Your assignment: Once you find the line with "Walsh, J. P." in the data that follows, repeat it and every line after it exactly, through the line with "will have large".
##### Records supplied #####
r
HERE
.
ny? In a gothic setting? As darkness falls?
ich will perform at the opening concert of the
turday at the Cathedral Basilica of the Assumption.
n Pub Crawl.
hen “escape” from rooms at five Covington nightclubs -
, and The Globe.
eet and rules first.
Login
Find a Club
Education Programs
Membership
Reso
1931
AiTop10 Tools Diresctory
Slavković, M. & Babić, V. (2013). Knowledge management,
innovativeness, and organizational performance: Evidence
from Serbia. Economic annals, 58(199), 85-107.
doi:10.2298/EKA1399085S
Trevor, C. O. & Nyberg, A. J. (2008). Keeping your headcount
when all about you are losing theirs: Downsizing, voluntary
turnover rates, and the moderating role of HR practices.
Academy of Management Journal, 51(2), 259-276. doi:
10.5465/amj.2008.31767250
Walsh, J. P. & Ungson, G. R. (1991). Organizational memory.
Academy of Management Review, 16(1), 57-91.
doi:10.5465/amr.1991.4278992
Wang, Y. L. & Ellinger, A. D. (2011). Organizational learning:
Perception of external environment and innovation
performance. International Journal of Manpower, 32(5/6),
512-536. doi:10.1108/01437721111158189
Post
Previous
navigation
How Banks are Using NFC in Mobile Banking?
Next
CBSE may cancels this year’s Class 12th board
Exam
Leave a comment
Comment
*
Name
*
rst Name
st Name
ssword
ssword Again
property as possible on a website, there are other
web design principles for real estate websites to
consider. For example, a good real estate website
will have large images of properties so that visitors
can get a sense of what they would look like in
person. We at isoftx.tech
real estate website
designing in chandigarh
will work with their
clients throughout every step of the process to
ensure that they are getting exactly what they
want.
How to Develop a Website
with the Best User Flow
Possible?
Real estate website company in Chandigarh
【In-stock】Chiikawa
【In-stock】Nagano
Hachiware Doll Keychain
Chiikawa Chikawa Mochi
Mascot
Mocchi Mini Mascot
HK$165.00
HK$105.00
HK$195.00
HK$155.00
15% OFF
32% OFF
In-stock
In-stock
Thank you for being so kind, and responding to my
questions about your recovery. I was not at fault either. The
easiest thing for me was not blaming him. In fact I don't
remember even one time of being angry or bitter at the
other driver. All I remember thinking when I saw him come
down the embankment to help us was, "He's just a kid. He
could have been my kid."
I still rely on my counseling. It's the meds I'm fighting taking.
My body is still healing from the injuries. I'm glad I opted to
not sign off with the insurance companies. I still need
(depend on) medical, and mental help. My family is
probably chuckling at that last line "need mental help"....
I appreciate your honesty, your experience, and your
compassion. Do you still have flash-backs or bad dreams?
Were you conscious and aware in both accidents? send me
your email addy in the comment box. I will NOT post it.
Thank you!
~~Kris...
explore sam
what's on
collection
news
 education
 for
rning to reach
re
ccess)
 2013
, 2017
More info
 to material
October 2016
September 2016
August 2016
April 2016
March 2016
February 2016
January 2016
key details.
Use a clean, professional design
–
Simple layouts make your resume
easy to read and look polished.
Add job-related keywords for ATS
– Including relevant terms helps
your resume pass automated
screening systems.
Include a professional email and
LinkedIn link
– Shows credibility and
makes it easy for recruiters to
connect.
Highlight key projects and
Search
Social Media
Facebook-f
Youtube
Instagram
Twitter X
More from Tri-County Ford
#####
Result below:
Walsh, J. P. & Ungson, G. R. (1991). Organizational memory.
Academy of Management Review, 16(1), 57-91.
doi:10.5465/amr.1991.4278992
Wang, Y. L. & Ellinger, A. D. (2011). Organizational learning:
Perception of external environment and innovation
performance. International Journal of Manpower, 32(5/6),
512-536. doi:10.1108/01437721111158189
Post
Previous
navigation
How Banks are Using NFC in Mobile Banking?
Next
CBSE may cancels this year’s Class 12th board
Exam
Leave a comment
Comment
*
Name
*
rst Name
st Name
ssword
ssword Again
property as possible on a website, there are other
web design principles for real estate websites to
consider. For example, a good real estate website
will have large images of properties so that visitors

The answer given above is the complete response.